Wednesday, July 05, 2006

History without Textbooks

Dear Spunky...

Do you have any suggestions for a supplemental history text for my elementary soon to be middleshool age children? We fight the anti American garbage at the public school each day.....I am on the local school board and fight it from that front......

We need a good text to work independently with the children.
My advice is to introduce to your children a few biographical books or historical fiction from key periods in history. Don't just hand the book to your child and say, "Here read this by the end of August." Sit down and read it together as a family. If your family is not accustomed to reading books together the children may roll their eyes a bit, but keep at it. Don't worry about getting a book that matches the reading level or interest of each child, or rushing to finish it. Read one book aloud and then go to the library and check out additional supplemental books at different reading levels.
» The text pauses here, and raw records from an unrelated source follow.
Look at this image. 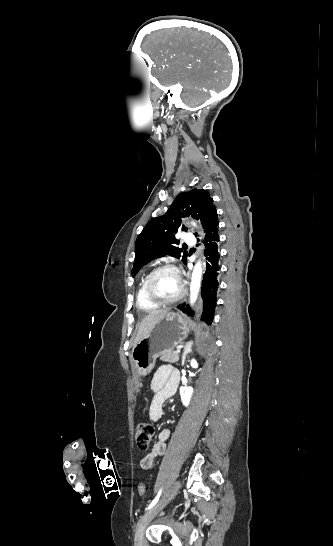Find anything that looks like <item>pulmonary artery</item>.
I'll list each match as a JSON object with an SVG mask.
<instances>
[{
    "label": "pulmonary artery",
    "instance_id": "e3ab8cb5",
    "mask_svg": "<svg viewBox=\"0 0 333 546\" xmlns=\"http://www.w3.org/2000/svg\"><path fill=\"white\" fill-rule=\"evenodd\" d=\"M183 241L187 244H194L195 243V237L192 233H185L183 235Z\"/></svg>",
    "mask_w": 333,
    "mask_h": 546
}]
</instances>
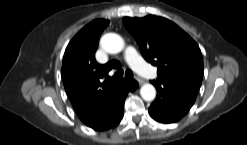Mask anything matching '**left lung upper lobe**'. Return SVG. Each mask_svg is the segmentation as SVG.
I'll return each mask as SVG.
<instances>
[{
  "label": "left lung upper lobe",
  "mask_w": 247,
  "mask_h": 145,
  "mask_svg": "<svg viewBox=\"0 0 247 145\" xmlns=\"http://www.w3.org/2000/svg\"><path fill=\"white\" fill-rule=\"evenodd\" d=\"M123 23L136 39L143 57L158 67V79L198 93L203 59L199 46L187 33L172 21L154 15L125 17Z\"/></svg>",
  "instance_id": "obj_1"
}]
</instances>
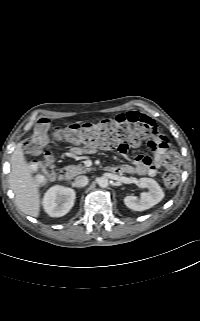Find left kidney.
<instances>
[{
    "mask_svg": "<svg viewBox=\"0 0 200 321\" xmlns=\"http://www.w3.org/2000/svg\"><path fill=\"white\" fill-rule=\"evenodd\" d=\"M137 185L147 188L148 192H143L141 198L126 196L125 205L134 211H144L158 204L164 198V192L159 184L152 178H140Z\"/></svg>",
    "mask_w": 200,
    "mask_h": 321,
    "instance_id": "obj_1",
    "label": "left kidney"
}]
</instances>
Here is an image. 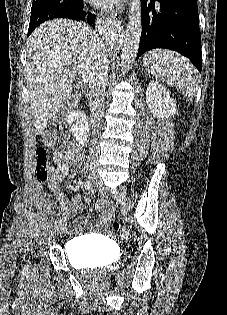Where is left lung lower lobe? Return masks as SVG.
<instances>
[{"mask_svg": "<svg viewBox=\"0 0 227 315\" xmlns=\"http://www.w3.org/2000/svg\"><path fill=\"white\" fill-rule=\"evenodd\" d=\"M141 3L142 33L137 59L151 49H171L189 58L201 72L197 0H141Z\"/></svg>", "mask_w": 227, "mask_h": 315, "instance_id": "1", "label": "left lung lower lobe"}]
</instances>
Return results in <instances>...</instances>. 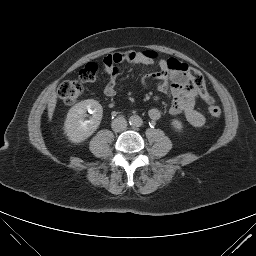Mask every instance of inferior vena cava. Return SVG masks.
<instances>
[{"label":"inferior vena cava","mask_w":256,"mask_h":256,"mask_svg":"<svg viewBox=\"0 0 256 256\" xmlns=\"http://www.w3.org/2000/svg\"><path fill=\"white\" fill-rule=\"evenodd\" d=\"M111 127L114 132L124 131L127 127V121L123 117H117L112 121Z\"/></svg>","instance_id":"inferior-vena-cava-1"}]
</instances>
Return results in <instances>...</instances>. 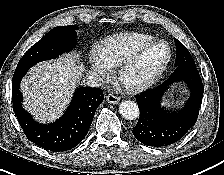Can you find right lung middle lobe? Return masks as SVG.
<instances>
[{
  "label": "right lung middle lobe",
  "instance_id": "dd1d6c3e",
  "mask_svg": "<svg viewBox=\"0 0 224 175\" xmlns=\"http://www.w3.org/2000/svg\"><path fill=\"white\" fill-rule=\"evenodd\" d=\"M77 26H58L50 30L41 40L35 43L20 59L18 65H34L43 60L58 57L75 48L77 43Z\"/></svg>",
  "mask_w": 224,
  "mask_h": 175
}]
</instances>
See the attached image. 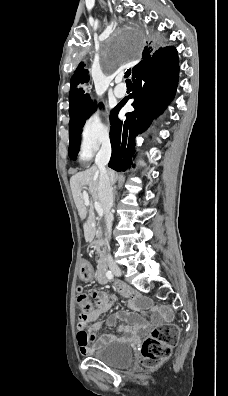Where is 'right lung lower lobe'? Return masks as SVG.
<instances>
[{
  "label": "right lung lower lobe",
  "mask_w": 228,
  "mask_h": 396,
  "mask_svg": "<svg viewBox=\"0 0 228 396\" xmlns=\"http://www.w3.org/2000/svg\"><path fill=\"white\" fill-rule=\"evenodd\" d=\"M178 56L173 47L161 48L143 59L132 74L135 89L129 98L134 111L126 119L117 118L129 98L120 102L111 117L110 140L112 155L108 166L123 172L130 166L134 154L135 137L142 133L153 118L163 112L173 99L178 84Z\"/></svg>",
  "instance_id": "right-lung-lower-lobe-1"
}]
</instances>
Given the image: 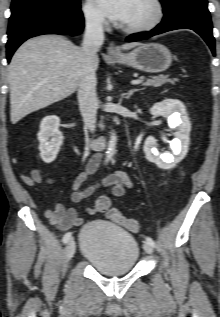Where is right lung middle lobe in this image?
<instances>
[{"mask_svg": "<svg viewBox=\"0 0 220 317\" xmlns=\"http://www.w3.org/2000/svg\"><path fill=\"white\" fill-rule=\"evenodd\" d=\"M32 9L77 13L80 11V0H13L11 4L12 15Z\"/></svg>", "mask_w": 220, "mask_h": 317, "instance_id": "right-lung-middle-lobe-1", "label": "right lung middle lobe"}]
</instances>
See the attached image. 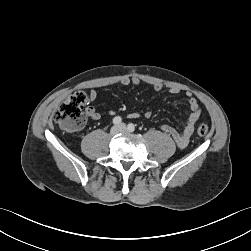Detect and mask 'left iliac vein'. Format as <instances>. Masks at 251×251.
I'll list each match as a JSON object with an SVG mask.
<instances>
[{
	"label": "left iliac vein",
	"mask_w": 251,
	"mask_h": 251,
	"mask_svg": "<svg viewBox=\"0 0 251 251\" xmlns=\"http://www.w3.org/2000/svg\"><path fill=\"white\" fill-rule=\"evenodd\" d=\"M121 132H128V128L125 126V124H121L120 126Z\"/></svg>",
	"instance_id": "obj_1"
}]
</instances>
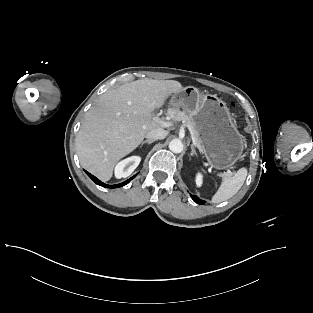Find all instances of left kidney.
Returning <instances> with one entry per match:
<instances>
[{
    "label": "left kidney",
    "mask_w": 313,
    "mask_h": 313,
    "mask_svg": "<svg viewBox=\"0 0 313 313\" xmlns=\"http://www.w3.org/2000/svg\"><path fill=\"white\" fill-rule=\"evenodd\" d=\"M196 185L198 186V187H201L202 186V183H203V176H202V174L201 173H198L197 175H196Z\"/></svg>",
    "instance_id": "1"
}]
</instances>
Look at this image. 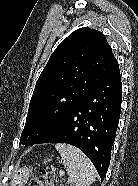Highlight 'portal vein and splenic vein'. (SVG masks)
Returning a JSON list of instances; mask_svg holds the SVG:
<instances>
[{"label": "portal vein and splenic vein", "instance_id": "1", "mask_svg": "<svg viewBox=\"0 0 138 186\" xmlns=\"http://www.w3.org/2000/svg\"><path fill=\"white\" fill-rule=\"evenodd\" d=\"M59 173H60V175H64L65 172L63 170H60Z\"/></svg>", "mask_w": 138, "mask_h": 186}]
</instances>
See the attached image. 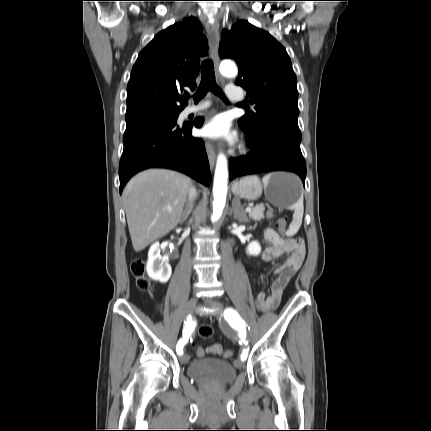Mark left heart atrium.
Listing matches in <instances>:
<instances>
[{
    "mask_svg": "<svg viewBox=\"0 0 431 431\" xmlns=\"http://www.w3.org/2000/svg\"><path fill=\"white\" fill-rule=\"evenodd\" d=\"M202 134L210 138H217L223 136L230 141H233L235 139V135L228 130L225 121L220 117L211 119L203 127Z\"/></svg>",
    "mask_w": 431,
    "mask_h": 431,
    "instance_id": "39dd6f15",
    "label": "left heart atrium"
}]
</instances>
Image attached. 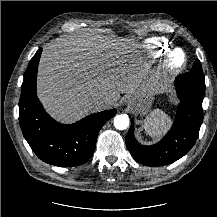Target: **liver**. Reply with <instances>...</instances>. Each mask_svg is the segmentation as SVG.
Returning a JSON list of instances; mask_svg holds the SVG:
<instances>
[{"instance_id":"6515ba94","label":"liver","mask_w":217,"mask_h":217,"mask_svg":"<svg viewBox=\"0 0 217 217\" xmlns=\"http://www.w3.org/2000/svg\"><path fill=\"white\" fill-rule=\"evenodd\" d=\"M128 48L125 42L90 34L64 35L48 43L37 77L38 96L46 111L61 123H73L93 112L92 98L110 100L105 107L109 108L121 93L154 95V85L143 80L144 73Z\"/></svg>"}]
</instances>
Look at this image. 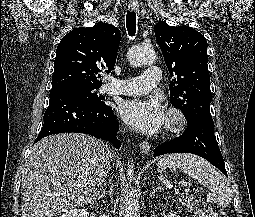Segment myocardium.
Returning <instances> with one entry per match:
<instances>
[{"mask_svg":"<svg viewBox=\"0 0 255 217\" xmlns=\"http://www.w3.org/2000/svg\"><path fill=\"white\" fill-rule=\"evenodd\" d=\"M187 126V117L178 107H170L167 110L164 134L166 136L177 135L184 131Z\"/></svg>","mask_w":255,"mask_h":217,"instance_id":"obj_1","label":"myocardium"}]
</instances>
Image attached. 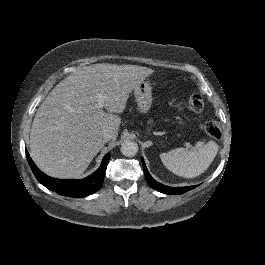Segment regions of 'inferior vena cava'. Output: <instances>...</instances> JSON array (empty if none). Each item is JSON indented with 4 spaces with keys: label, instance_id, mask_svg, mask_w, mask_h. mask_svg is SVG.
I'll return each mask as SVG.
<instances>
[{
    "label": "inferior vena cava",
    "instance_id": "602c4592",
    "mask_svg": "<svg viewBox=\"0 0 265 265\" xmlns=\"http://www.w3.org/2000/svg\"><path fill=\"white\" fill-rule=\"evenodd\" d=\"M114 134L112 131L105 130L103 131V139L104 141H109L113 138Z\"/></svg>",
    "mask_w": 265,
    "mask_h": 265
}]
</instances>
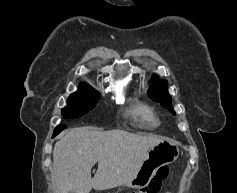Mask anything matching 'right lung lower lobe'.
Segmentation results:
<instances>
[{"label":"right lung lower lobe","mask_w":237,"mask_h":193,"mask_svg":"<svg viewBox=\"0 0 237 193\" xmlns=\"http://www.w3.org/2000/svg\"><path fill=\"white\" fill-rule=\"evenodd\" d=\"M64 128H66V125H58L53 133L52 137H55L56 135H58Z\"/></svg>","instance_id":"1"}]
</instances>
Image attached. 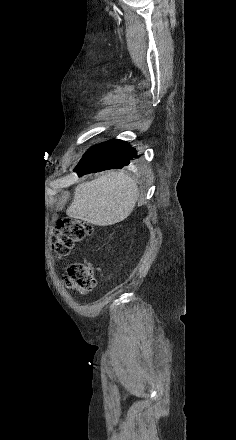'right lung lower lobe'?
<instances>
[{"instance_id":"98d812e1","label":"right lung lower lobe","mask_w":236,"mask_h":440,"mask_svg":"<svg viewBox=\"0 0 236 440\" xmlns=\"http://www.w3.org/2000/svg\"><path fill=\"white\" fill-rule=\"evenodd\" d=\"M137 157L135 148L122 140H109L91 147L75 168L79 176L108 169L122 168Z\"/></svg>"}]
</instances>
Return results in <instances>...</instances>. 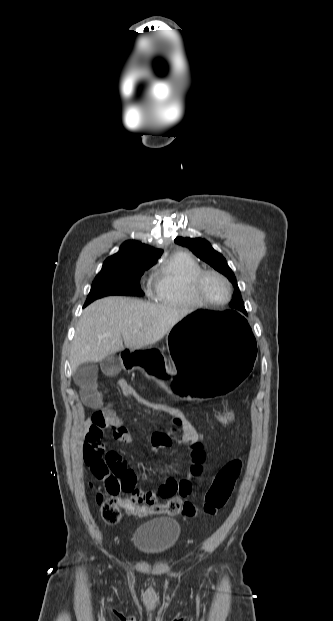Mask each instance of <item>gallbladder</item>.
Returning a JSON list of instances; mask_svg holds the SVG:
<instances>
[{
	"label": "gallbladder",
	"instance_id": "obj_1",
	"mask_svg": "<svg viewBox=\"0 0 333 621\" xmlns=\"http://www.w3.org/2000/svg\"><path fill=\"white\" fill-rule=\"evenodd\" d=\"M97 366L93 362L79 365L73 372V379L78 385H86L93 382L97 377Z\"/></svg>",
	"mask_w": 333,
	"mask_h": 621
}]
</instances>
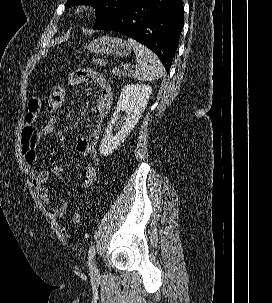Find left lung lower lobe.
<instances>
[{"label": "left lung lower lobe", "instance_id": "obj_1", "mask_svg": "<svg viewBox=\"0 0 272 303\" xmlns=\"http://www.w3.org/2000/svg\"><path fill=\"white\" fill-rule=\"evenodd\" d=\"M182 0H138L98 30L116 31L155 52L168 72L183 28Z\"/></svg>", "mask_w": 272, "mask_h": 303}]
</instances>
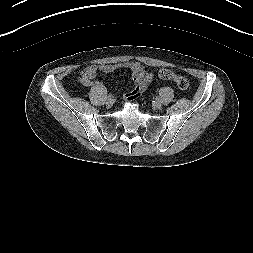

You'll be surprised how quickly the children become interested in history when it's not just dry facts and dates to remember.

Using biographies and historical fiction you may not cover all the events a textbook does, but you'll teach your children something greater - that history is just one big story of the lives of people and how they interact. Enjoy the time together. As they make connections with the people involved in their past, they will remember them and their significance in our history. Lessons from History is an excellent resource for historical biographies in chronological order beginning with the 1600's. Ambleside Online is a free online homeschool curriculum which offers many book suggestions. Two other possible resources are Ancient History from Primary Sources by the Bluedorns and Diana Waring's books and tapes. Another resource that many don't consider is the bible itself. Read through the Old Testament and do small studies on the historical figures mentioned. After all history is really "His Story" passed down from one generation to another. There's no better place to begin than "in the beginning."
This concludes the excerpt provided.